BEGIN
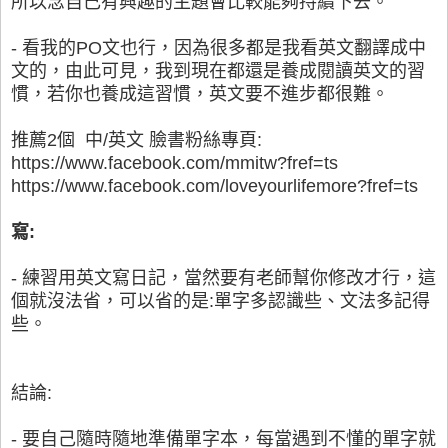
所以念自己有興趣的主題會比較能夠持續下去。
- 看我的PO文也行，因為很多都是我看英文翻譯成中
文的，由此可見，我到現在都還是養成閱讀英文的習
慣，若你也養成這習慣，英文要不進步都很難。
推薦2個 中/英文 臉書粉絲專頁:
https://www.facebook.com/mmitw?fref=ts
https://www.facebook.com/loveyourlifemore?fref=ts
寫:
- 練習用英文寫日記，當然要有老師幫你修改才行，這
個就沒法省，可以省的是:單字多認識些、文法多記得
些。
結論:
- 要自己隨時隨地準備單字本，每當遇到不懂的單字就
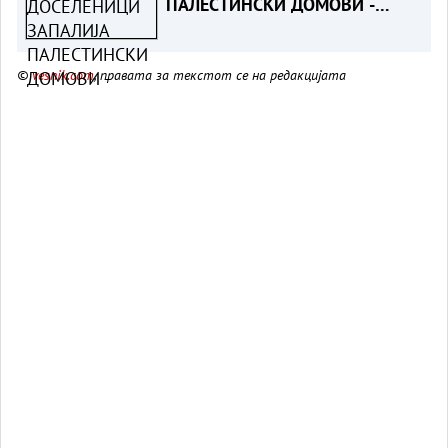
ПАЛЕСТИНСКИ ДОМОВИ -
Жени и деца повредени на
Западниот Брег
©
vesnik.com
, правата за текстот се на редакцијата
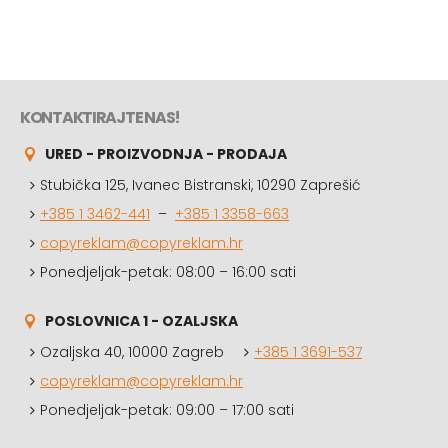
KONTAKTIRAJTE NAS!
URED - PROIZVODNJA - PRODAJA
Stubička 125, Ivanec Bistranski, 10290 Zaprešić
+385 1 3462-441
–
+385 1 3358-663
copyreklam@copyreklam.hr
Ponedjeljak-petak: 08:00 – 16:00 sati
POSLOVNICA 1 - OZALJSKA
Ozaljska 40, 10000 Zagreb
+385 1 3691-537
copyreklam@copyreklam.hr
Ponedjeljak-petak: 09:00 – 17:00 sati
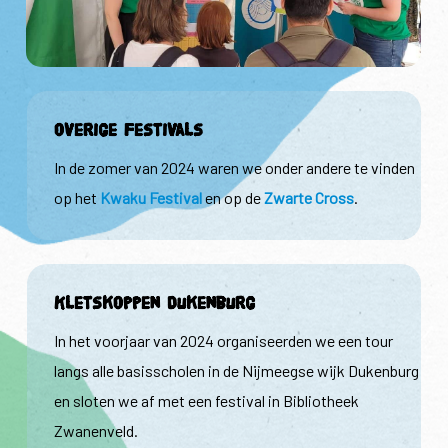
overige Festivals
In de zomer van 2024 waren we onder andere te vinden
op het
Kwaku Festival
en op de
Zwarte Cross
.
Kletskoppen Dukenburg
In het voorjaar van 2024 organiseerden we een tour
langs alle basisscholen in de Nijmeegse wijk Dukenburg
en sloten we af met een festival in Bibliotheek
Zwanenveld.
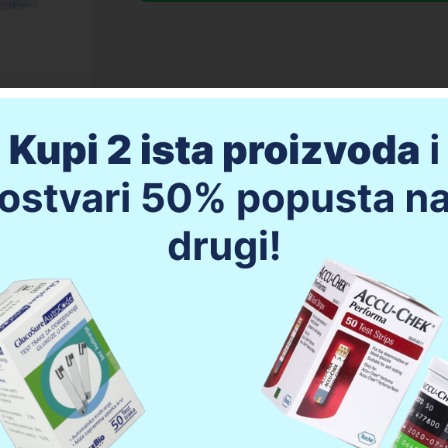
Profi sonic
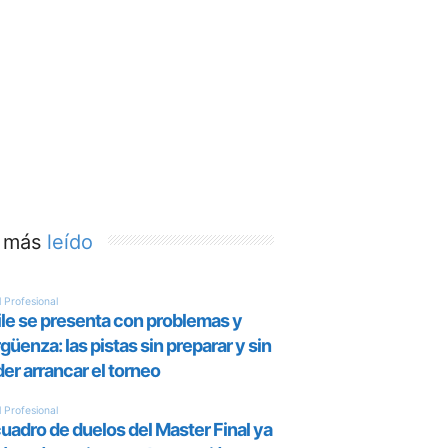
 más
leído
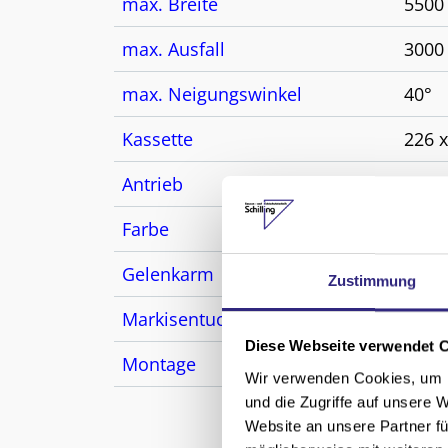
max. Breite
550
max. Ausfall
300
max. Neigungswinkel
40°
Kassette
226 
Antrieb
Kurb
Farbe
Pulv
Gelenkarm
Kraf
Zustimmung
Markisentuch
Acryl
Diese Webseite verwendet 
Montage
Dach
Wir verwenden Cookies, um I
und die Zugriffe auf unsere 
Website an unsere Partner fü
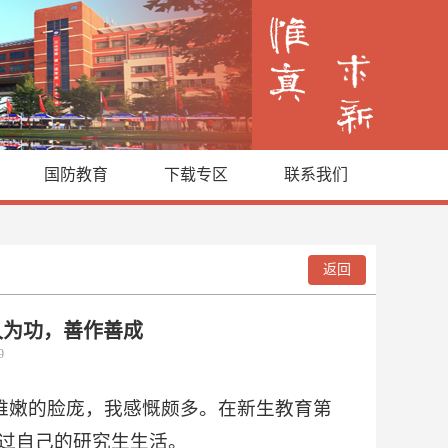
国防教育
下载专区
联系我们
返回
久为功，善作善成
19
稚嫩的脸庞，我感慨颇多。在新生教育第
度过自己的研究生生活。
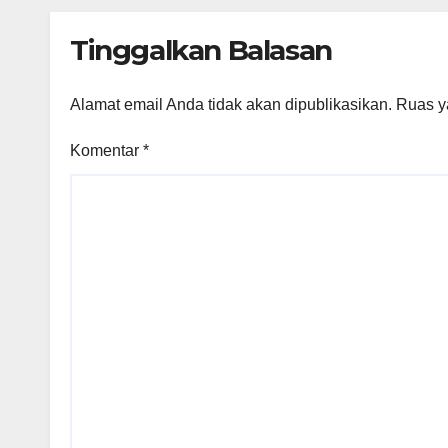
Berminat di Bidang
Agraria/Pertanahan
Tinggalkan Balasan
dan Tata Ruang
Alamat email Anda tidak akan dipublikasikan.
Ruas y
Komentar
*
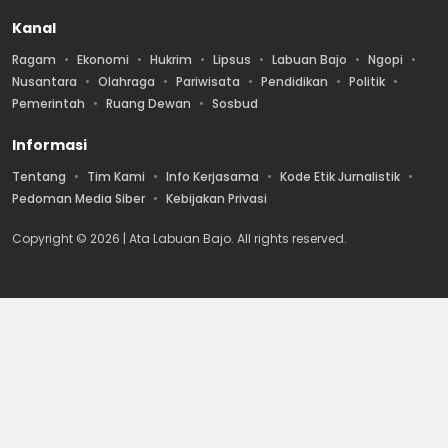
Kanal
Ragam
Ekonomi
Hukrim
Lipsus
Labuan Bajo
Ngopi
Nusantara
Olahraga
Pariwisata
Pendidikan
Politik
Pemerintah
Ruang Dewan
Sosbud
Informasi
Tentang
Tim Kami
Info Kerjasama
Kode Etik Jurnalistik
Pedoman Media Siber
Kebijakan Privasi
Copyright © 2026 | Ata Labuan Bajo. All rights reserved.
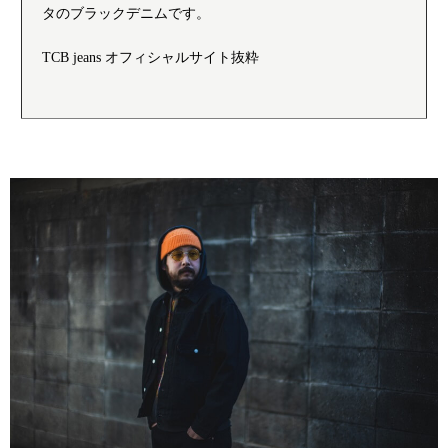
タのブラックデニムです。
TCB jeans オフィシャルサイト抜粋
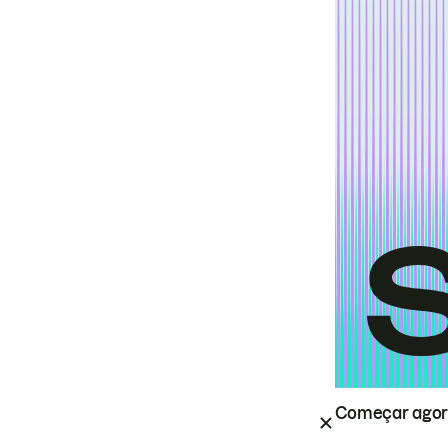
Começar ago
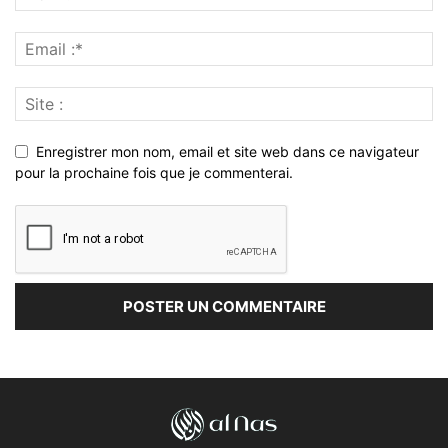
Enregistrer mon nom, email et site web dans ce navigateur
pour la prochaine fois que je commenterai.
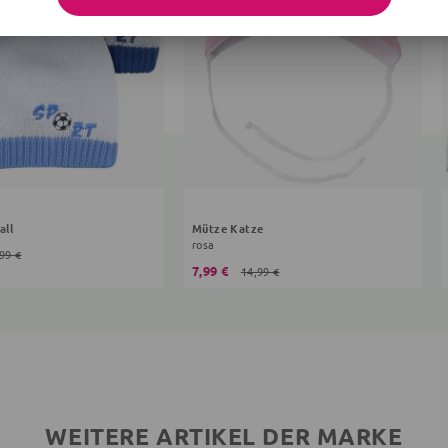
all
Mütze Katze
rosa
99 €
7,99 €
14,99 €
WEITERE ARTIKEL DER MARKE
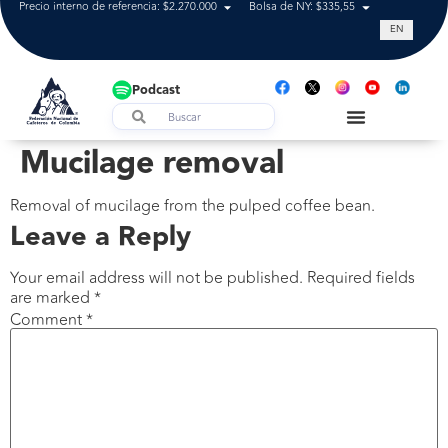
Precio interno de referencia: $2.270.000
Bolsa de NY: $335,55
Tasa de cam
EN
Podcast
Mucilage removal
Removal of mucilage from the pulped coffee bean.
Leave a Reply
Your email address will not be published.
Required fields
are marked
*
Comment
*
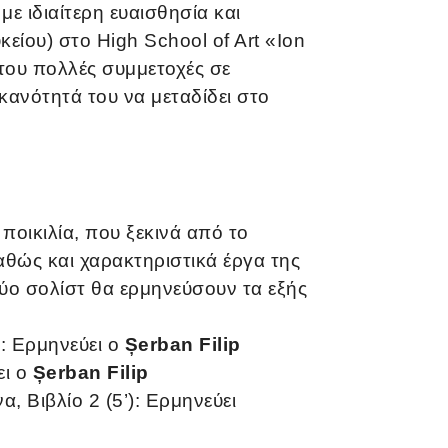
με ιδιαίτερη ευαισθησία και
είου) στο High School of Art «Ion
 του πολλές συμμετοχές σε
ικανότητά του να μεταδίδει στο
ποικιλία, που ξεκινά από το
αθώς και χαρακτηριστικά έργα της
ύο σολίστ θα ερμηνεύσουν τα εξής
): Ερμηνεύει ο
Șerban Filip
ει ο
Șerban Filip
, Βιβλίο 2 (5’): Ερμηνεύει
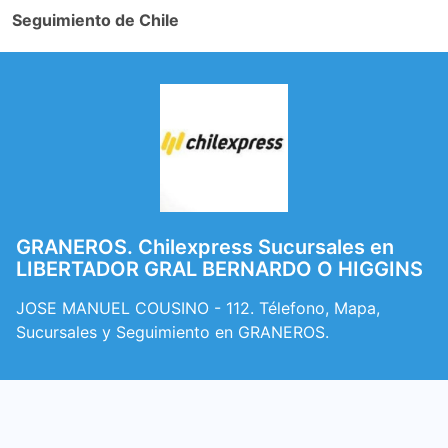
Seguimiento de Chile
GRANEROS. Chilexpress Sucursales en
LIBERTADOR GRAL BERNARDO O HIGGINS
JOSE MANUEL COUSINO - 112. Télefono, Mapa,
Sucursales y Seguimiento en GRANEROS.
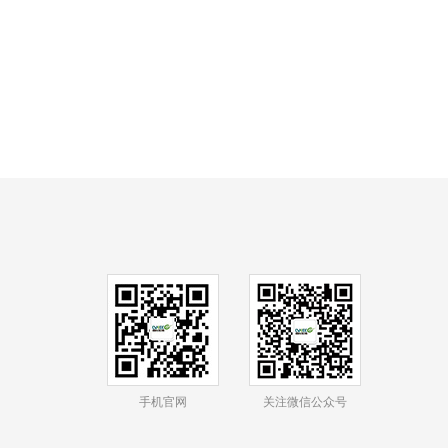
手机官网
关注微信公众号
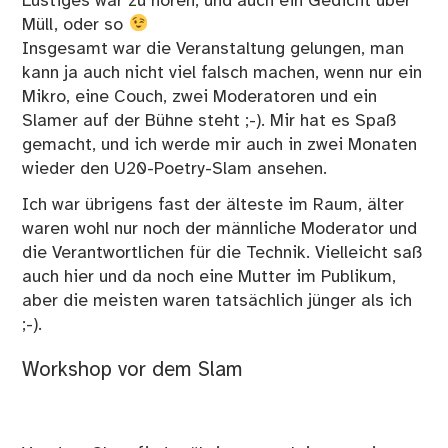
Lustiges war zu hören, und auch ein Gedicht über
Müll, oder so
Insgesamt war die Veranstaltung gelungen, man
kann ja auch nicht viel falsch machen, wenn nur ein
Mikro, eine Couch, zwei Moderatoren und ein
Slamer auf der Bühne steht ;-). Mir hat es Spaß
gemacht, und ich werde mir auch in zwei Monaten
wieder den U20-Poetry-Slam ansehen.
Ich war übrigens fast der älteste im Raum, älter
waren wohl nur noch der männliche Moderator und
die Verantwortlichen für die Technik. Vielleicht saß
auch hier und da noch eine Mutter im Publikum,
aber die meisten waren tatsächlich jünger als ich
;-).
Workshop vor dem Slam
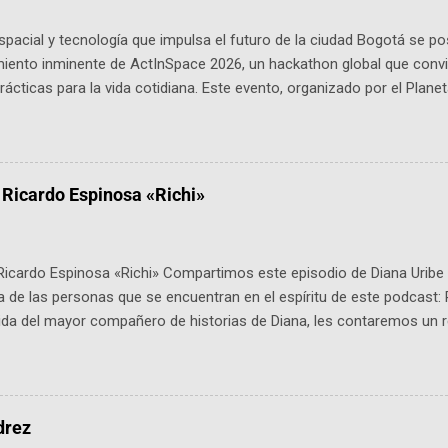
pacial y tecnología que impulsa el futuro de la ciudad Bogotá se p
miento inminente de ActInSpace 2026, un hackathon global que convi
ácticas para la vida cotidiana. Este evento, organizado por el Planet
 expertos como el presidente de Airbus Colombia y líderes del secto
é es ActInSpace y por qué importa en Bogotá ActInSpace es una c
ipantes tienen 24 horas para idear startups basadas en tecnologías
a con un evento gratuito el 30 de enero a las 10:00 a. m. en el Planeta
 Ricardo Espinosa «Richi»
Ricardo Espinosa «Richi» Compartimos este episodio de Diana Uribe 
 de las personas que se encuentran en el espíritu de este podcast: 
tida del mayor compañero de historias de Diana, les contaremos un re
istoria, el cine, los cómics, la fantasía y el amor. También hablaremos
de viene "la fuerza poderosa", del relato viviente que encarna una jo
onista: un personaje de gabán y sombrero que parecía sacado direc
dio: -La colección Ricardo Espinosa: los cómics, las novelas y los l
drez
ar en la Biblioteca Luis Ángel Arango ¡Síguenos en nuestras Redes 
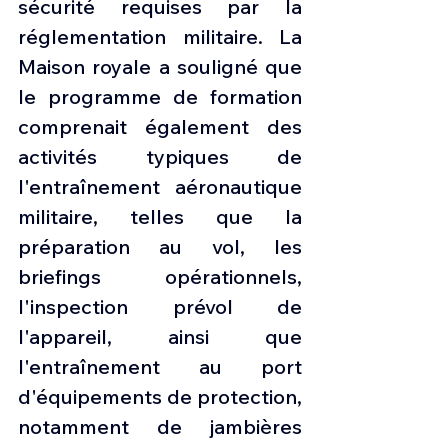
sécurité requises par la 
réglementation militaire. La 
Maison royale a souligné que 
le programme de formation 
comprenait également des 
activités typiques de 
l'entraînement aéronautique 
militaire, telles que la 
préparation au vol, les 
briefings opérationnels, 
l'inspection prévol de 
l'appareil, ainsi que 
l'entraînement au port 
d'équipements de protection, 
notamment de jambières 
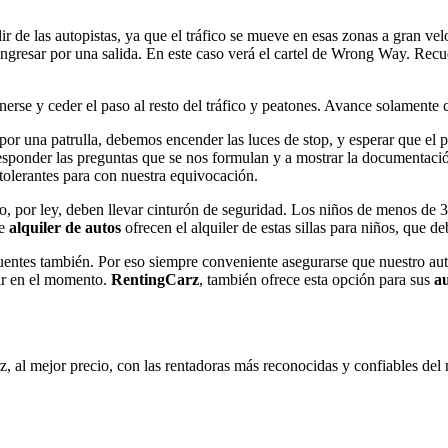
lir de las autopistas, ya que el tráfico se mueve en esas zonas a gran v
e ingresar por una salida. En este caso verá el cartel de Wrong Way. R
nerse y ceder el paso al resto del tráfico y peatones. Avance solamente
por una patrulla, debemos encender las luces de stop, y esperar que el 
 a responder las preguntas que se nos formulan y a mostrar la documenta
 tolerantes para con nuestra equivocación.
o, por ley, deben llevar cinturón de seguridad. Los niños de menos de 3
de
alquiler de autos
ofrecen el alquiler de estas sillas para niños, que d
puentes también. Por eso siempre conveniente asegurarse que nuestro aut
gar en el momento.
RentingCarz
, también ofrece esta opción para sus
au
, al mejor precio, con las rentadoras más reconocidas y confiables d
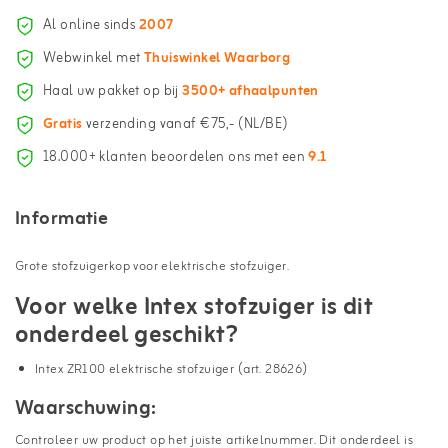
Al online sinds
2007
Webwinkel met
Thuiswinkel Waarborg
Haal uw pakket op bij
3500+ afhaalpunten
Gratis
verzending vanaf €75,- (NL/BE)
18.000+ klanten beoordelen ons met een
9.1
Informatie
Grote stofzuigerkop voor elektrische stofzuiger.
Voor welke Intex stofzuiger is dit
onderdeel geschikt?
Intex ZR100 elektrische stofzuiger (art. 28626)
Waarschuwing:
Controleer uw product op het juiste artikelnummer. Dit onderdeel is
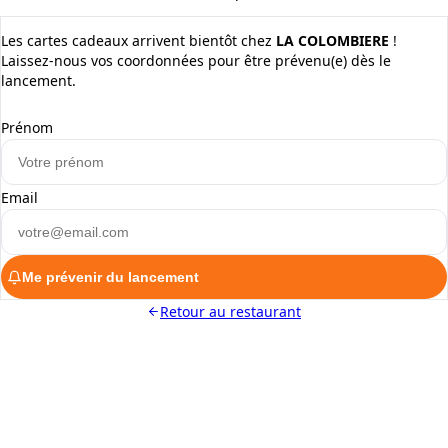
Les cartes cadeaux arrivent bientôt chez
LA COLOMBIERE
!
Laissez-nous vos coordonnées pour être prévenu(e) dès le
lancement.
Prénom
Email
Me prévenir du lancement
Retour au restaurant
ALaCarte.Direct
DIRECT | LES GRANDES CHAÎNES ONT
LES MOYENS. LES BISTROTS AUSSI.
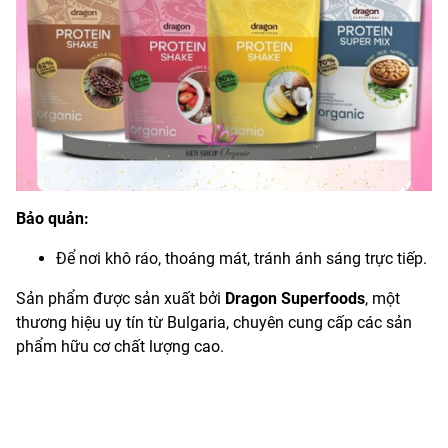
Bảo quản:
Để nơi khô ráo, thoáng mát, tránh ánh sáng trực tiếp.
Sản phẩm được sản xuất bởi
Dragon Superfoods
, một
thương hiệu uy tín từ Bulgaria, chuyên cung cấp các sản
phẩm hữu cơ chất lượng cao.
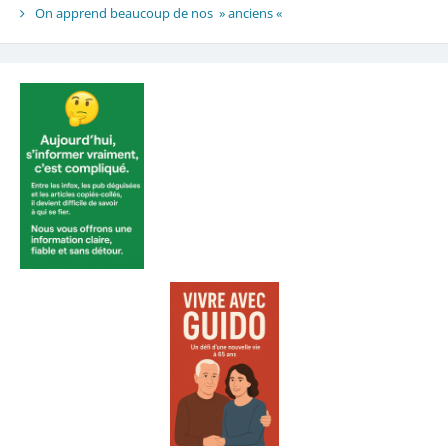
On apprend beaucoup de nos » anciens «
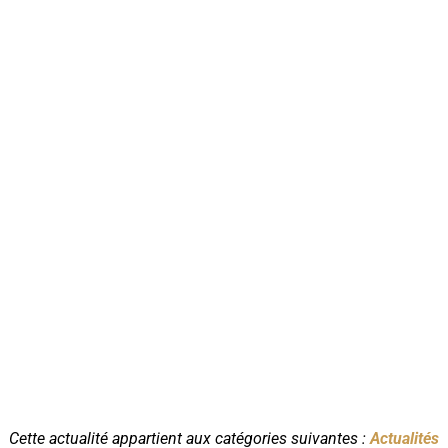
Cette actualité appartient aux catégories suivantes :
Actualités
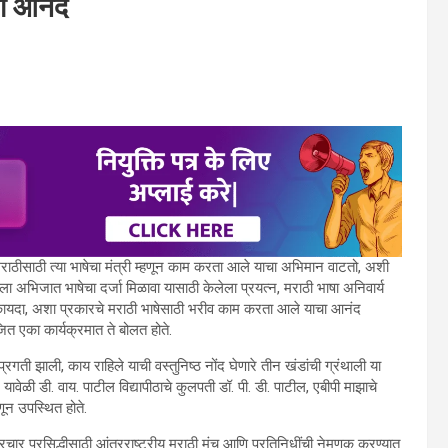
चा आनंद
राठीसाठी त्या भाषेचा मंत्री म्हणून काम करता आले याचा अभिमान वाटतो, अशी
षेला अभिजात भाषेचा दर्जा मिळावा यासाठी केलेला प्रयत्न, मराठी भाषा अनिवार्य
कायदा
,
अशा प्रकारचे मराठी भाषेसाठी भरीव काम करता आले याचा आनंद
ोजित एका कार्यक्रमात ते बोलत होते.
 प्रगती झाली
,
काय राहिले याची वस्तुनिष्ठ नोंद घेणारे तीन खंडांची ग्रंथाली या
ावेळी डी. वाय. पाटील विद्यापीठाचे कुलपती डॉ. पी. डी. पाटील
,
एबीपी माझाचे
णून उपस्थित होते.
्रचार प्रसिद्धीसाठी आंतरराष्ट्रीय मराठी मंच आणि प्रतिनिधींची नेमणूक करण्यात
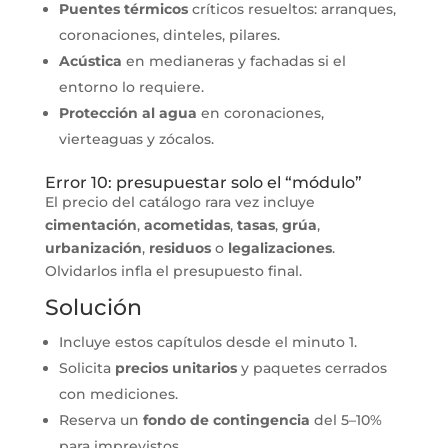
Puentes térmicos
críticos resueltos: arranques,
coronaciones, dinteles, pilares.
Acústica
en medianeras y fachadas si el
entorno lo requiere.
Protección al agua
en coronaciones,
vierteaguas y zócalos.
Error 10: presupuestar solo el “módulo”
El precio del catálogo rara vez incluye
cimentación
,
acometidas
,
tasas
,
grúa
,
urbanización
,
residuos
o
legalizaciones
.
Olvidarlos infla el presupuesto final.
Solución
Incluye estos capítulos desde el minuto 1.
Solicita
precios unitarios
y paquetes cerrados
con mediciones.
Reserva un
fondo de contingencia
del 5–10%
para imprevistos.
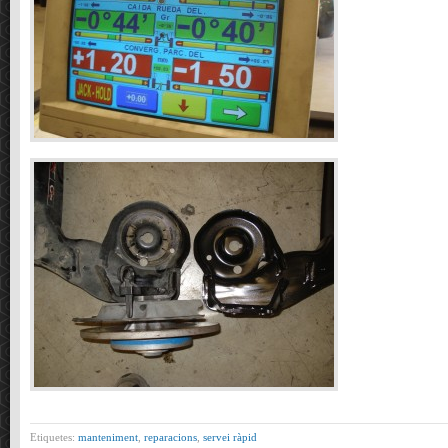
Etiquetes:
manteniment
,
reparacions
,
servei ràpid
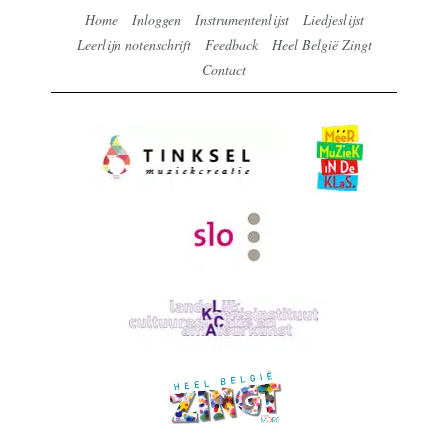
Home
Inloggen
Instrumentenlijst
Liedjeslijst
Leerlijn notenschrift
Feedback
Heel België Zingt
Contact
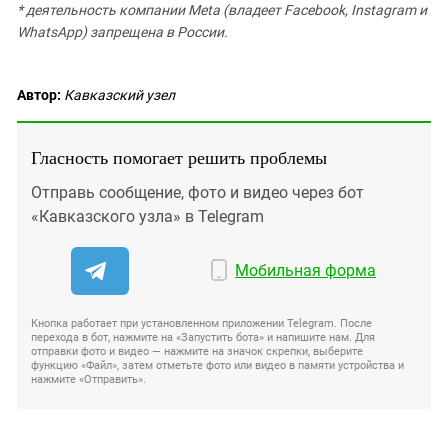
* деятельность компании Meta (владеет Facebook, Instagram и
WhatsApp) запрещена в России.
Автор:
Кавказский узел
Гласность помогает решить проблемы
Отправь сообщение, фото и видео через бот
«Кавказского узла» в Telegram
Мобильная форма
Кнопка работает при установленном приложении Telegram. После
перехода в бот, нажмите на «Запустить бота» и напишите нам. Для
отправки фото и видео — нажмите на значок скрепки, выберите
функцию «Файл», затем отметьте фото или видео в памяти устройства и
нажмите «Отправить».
END
* [Problem to solve] What's needed is an exact copy of the records above from the line containing "ποικιλία, που ξεκινά από το" down to the line containing "LIBERTADOR GRAL BERNARDO O HIGGINS", both included, without any pictures.

* [Written solution]
ποικιλία, που ξεκινά από το
αθώς και χαρακτηριστικά έργα της
ύο σολίστ θα ερμηνεύσουν τα εξής
): Ερμηνεύει ο
Șerban Filip
ει ο
Șerban Filip
, Βιβλίο 2 (5’): Ερμηνεύει
Seguimiento de Chile
GRANEROS. Chilexpress Sucursales en
LIBERTADOR GRAL BERNARDO O HIGGINS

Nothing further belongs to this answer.